* **Records from a collection**:
+++
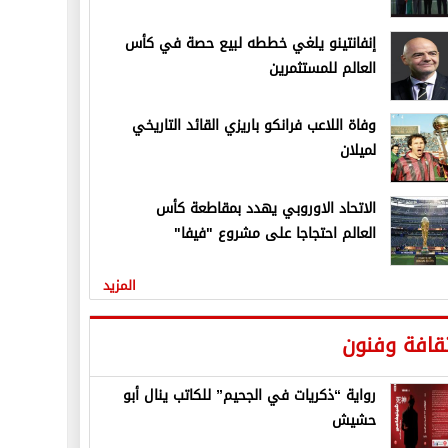
إنفانتينو يلغي خططه لبيع حصة في كأس
العالم للمستثمرين
وفاة اللاعب فرانكو باريزي القائد التاريخي
لميلان
الاتحاد الاوروبي يهدد بمقاطعة كأس
العالم احتجاجا على مشروع "فيفا"
المزيد
قافة وفنون
رواية “ذكريات في الجحيم” للكاتب ينال أبو
حشيش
+++
* **Your task**: Each line that includes the string "العالم" should be copied from the data.

* **Solution to this exercise**:
العالم للمستثمرين
العالم احتجاجا على مشروع "فيفا"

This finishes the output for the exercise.